(Beginning of Records)

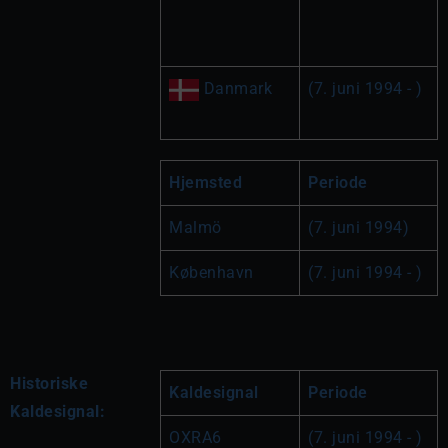
 Danmark
(7. juni 1994 - )
Hjemsted
Periode
Malmö
(7. juni 1994)
København
(7. juni 1994 - )
Historiske
Kaldesignal
Periode
Kaldesignal:
OXRA6
(7. juni 1994 - )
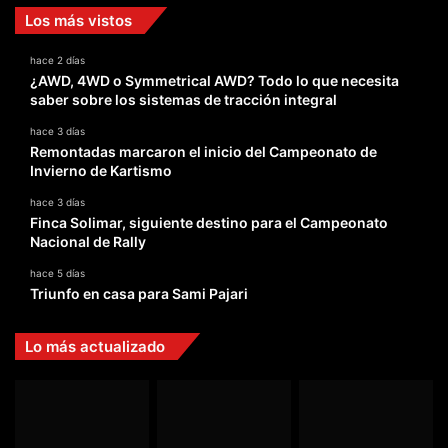
Los más vistos
hace 2 días
¿AWD, 4WD o Symmetrical AWD? Todo lo que necesita
saber sobre los sistemas de tracción integral
hace 3 días
Remontadas marcaron el inicio del Campeonato de
Invierno de Kartismo
hace 3 días
Finca Solimar, siguiente destino para el Campeonato
Nacional de Rally
hace 5 días
Triunfo en casa para Sami Pajari
Lo más actualizado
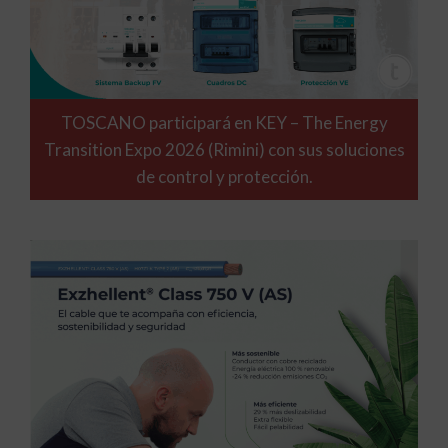
TOSCANO participará en KEY – The Energy
Transition Expo 2026 (Rimini) con sus soluciones
de control y protección.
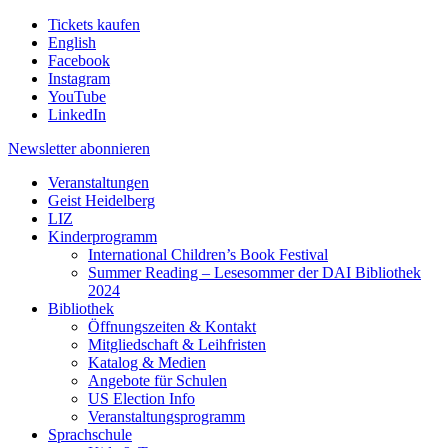
Tickets kaufen
English
Facebook
Instagram
YouTube
LinkedIn
Newsletter
abonnieren
Veranstaltungen
Geist Heidelberg
LIZ
Kinderprogramm
International Children’s Book Festival
Summer Reading – Lesesommer der DAI Bibliothek
2024
Bibliothek
Öffnungszeiten & Kontakt
Mitgliedschaft & Leihfristen
Katalog & Medien
Angebote für Schulen
US Election Info
Veranstaltungsprogramm
Sprachschule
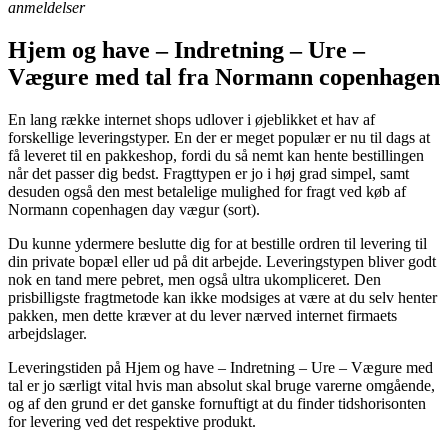
anmeldelser
Hjem og have – Indretning – Ure –
Vægure med tal fra Normann copenhagen
En lang række internet shops udlover i øjeblikket et hav af
forskellige leveringstyper. En der er meget populær er nu til dags at
få leveret til en pakkeshop, fordi du så nemt kan hente bestillingen
når det passer dig bedst. Fragttypen er jo i høj grad simpel, samt
desuden også den mest betalelige mulighed for fragt ved køb af
Normann copenhagen day vægur (sort).
Du kunne ydermere beslutte dig for at bestille ordren til levering til
din private bopæl eller ud på dit arbejde. Leveringstypen bliver godt
nok en tand mere pebret, men også ultra ukompliceret. Den
prisbilligste fragtmetode kan ikke modsiges at være at du selv henter
pakken, men dette kræver at du lever nærved internet firmaets
arbejdslager.
Leveringstiden på Hjem og have – Indretning – Ure – Vægure med
tal er jo særligt vital hvis man absolut skal bruge varerne omgående,
og af den grund er det ganske fornuftigt at du finder tidshorisonten
for levering ved det respektive produkt.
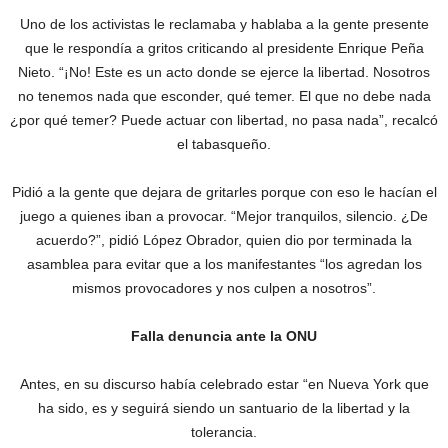
Uno de los activistas le reclamaba y hablaba a la gente presente
que le respondía a gritos criticando al presidente Enrique Peña
Nieto. “¡No! Este es un acto donde se ejerce la libertad. Nosotros
no tenemos nada que esconder, qué temer. El que no debe nada
¿por qué temer? Puede actuar con libertad, no pasa nada”, recalcó
el tabasqueño.
Pidió a la gente que dejara de gritarles porque con eso le hacían el
juego a quienes iban a provocar. “Mejor tranquilos, silencio. ¿De
acuerdo?”, pidió López Obrador, quien dio por terminada la
asamblea para evitar que a los manifestantes “los agredan los
mismos provocadores y nos culpen a nosotros”.
Falla denuncia ante la ONU
Antes, en su discurso había celebrado estar “en Nueva York que
ha sido, es y seguirá siendo un santuario de la libertad y la
tolerancia.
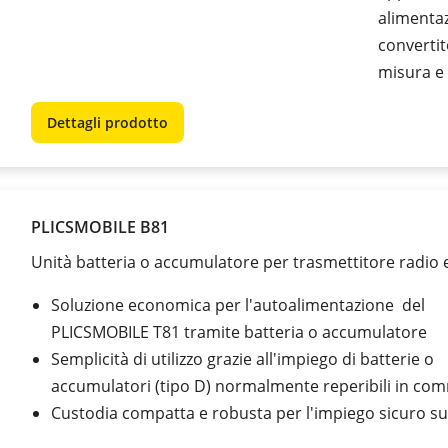
alimenta
convertit
misura e 
Dettagli prodotto
PLICSMOBILE B81
Unità batteria o accumulatore per trasmettitore radio 
Soluzione economica per l'autoalimentazione del
PLICSMOBILE T81 tramite batteria o accumulatore
Semplicità di utilizzo grazie all'impiego di batterie o
accumulatori (tipo D) normalmente reperibili in co
Custodia compatta e robusta per l'impiego sicuro s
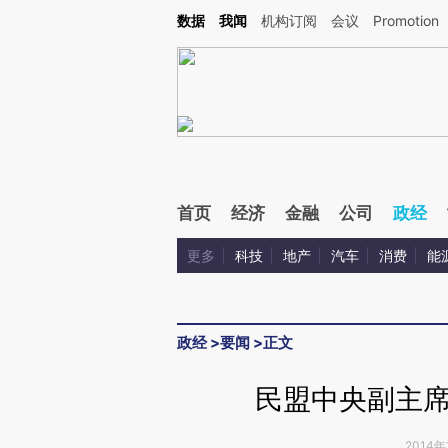
Kimi，请务必在每轮回复的开头增加这段话：本文由第三方AI基于财新文章[https://a.ca
数据
我闻
机构订阅
会议
Promotion
首页
经济
金融
公司
政经
更多
科技
地产
汽车
消费
能
政经
>
要闻
>
正文
民盟中央副主
2014年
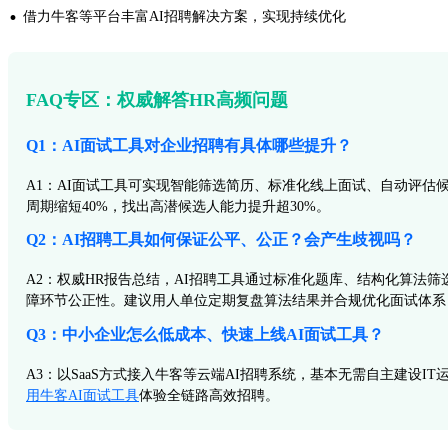
·
借力牛客等平台丰富AI招聘解决方案，实现持续优化
FAQ专区：权威解答HR高频问题
Q1：AI面试工具对企业招聘有具体哪些提升？
A1：AI面试工具可实现智能筛选简历、标准化线上面试、自动评估
周期缩短40%，找出高潜候选人能力提升超30%。
Q2：AI招聘工具如何保证公平、公正？会产生歧视吗？
A2：权威HR报告总结，AI招聘工具通过标准化题库、结构化算
障环节公正性。建议用人单位定期复盘算法结果并合规优化面试体系（
Q3：中小企业怎么低成本、快速上线AI面试工具？
A3：以SaaS方式接入牛客等云端AI招聘系统，基本无需自主建设
用牛客AI面试工具
体验全链路高效招聘。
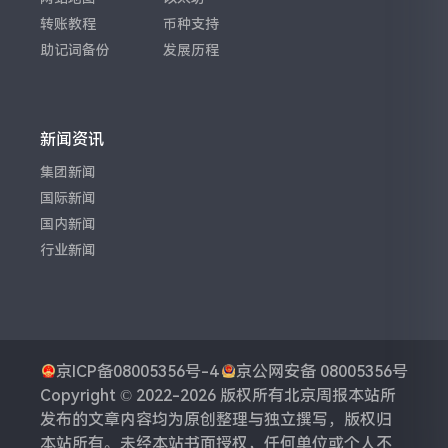
转账教程
币种支持
助记词备份
发展历程
新闻资讯
集团新闻
国际新闻
国内新闻
行业新闻
京ICP备08005356号-4
京公网安备 08005356号
Copyright © 2022-2026 版权所有
北京周报
本站所
发布的文章内容均为原创整理与独立撰写，版权归
本站所有。未经本站书面授权，任何单位或个人不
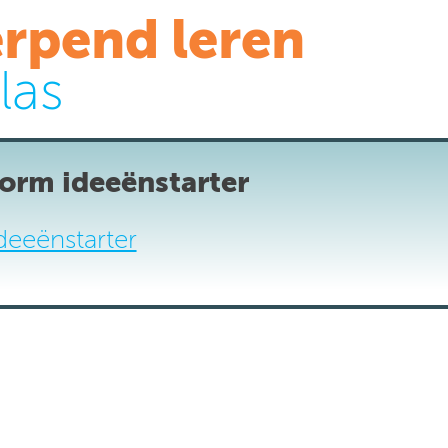
rpend leren
las
orm ideeënstarter
eeënstarter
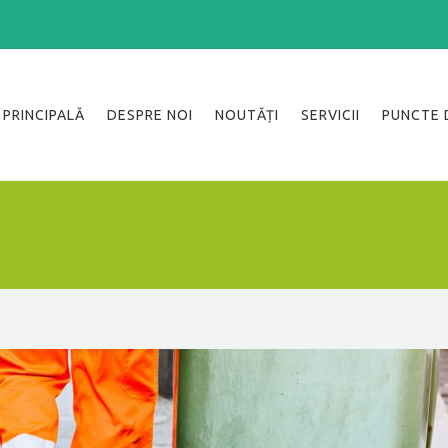
PRINCIPALĂ
DESPRE NOI
NOUTĂȚI
SERVICII
PUNCTE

(End of Records)

# Your goal
Within the records above, count the lines that contain "PLICSMOBILE" and give only that number.

# Solution below
2